Por mais de 11 mil quilômetros na Amazônia, cientistas acompanham a maior migração já registrada entre peixes

A longa viagem impressiona porque a dourada amazônica é um dos maiores bagres da América do Sul

Como um peixe consegue cruzar quase toda a dourada amazônica? A resposta está em um ciclo de vida extraordinário. Esse grande bagre percorre milhares de quilômetros entre os Andes e a foz do Rio Amazonas para nascer, crescer e se reproduzir.

O que é a dourada amazônica?

A longa viagem impressiona porque a dourada amazônica é um dos maiores bagres da América do Sul. Também chamada de Brachyplatystoma rousseauxii, ela pode atingir cerca de 2 metros de comprimento.

Esse peixe vive apenas em água doce e depende de rios conectados para completar seu ciclo. Na Brachyplatystoma rousseauxii, cada fase da vida acontece em uma região diferente da Amazônia.

Como acontece essa migração gigantesca?

Agora que o peixe foi apresentado, vale entender seu percurso. Os ovos são liberados próximos aos Andes, onde as larvas seguem naturalmente pela correnteza até áreas próximas da foz do Amazonas.

Esse peixe vive apenas em água doce e depende de rios conectados para completar seu ciclo. Na Brachyplatystoma rousseauxii, cada fase da vida acontece em uma região diferente da Amazônia.

Como acontece essa migração gigantesca?

Agora que o peixe foi apresentado, vale entender seu percurso.

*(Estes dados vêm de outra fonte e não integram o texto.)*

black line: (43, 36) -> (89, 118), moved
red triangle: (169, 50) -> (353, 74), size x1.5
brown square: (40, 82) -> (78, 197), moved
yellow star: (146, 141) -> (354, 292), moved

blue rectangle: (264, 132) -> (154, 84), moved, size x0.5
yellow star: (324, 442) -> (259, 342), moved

Os ovos são liberados próximos aos Andes, onde as larvas seguem naturalmente pela correnteza até áreas próximas da foz do Amazonas.

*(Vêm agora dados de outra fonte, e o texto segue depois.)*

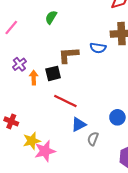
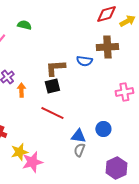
green semicircle: (51, 17) -> (24, 25), moved, turned 72
black square: (53, 73) -> (52, 86), moved
blue triangle: (79, 124) -> (78, 136), moved, turned 35

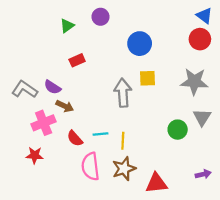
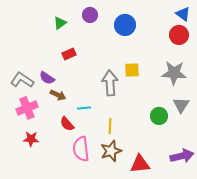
blue circle: (140, 44) -> (125, 25), moved
pink cross: (44, 123) -> (27, 108), moved
cyan line: (101, 134) -> (84, 108), moved
purple arrow: (203, 174) -> (182, 156), size x1.6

Por que essa viagem é tão importante?

Esse deslocamento permite que cada fase da vida ocorra em ambientes favoráveis. As áreas próximas ao estuário oferecem grande quantidade de alimento, enquanto as regiões andinas apresentam condições adequadas para a reprodução.

Os principais benefícios desse ciclo incluem:

  • Alimentação variada: os juvenis encontram diferentes fontes de alimento ao longo do rio.
  • Reprodução eficiente: os adultos retornam às áreas onde nasceram para desovar.
  • Equilíbrio ecológico: grandes bagres ajudam a manter a cadeia alimentar dos rios.
  • Importância econômica: a espécie sustenta parte da pesca comercial em diversos países amazônicos.

Quais ameaças colocam essa espécie em risco?

Como a migração depende de rios livres, qualquer obstáculo interfere nesse processo. A construção de hidrelétricas e a pesca excessiva estão entre os maiores desafios para a sobrevivência da espécie.

Pesquisas também mostram que barragens podem impedir completamente a passagem desses peixes. Segundo o estudo publicado pela Scientific Reports, a interrupção das rotas migratórias reduz o sucesso reprodutivo e favorece o declínio das populações.

O que esperar para o futuro da dourada amazônica?

Depois de entender o percurso e os riscos, fica claro que proteger os rios conectados é essencial. Como a espécie atravessa vários países, sua conservação depende de cooperação internacional e de decisões que considerem toda a bacia amazônica.

Novas pesquisas continuam ampliando o conhecimento sobre essa migração impressionante. Quanto mais informações forem reunidas, maiores serão as chances de preservar um dos fenômenos naturais mais extraordinários das águas continentais do planeta.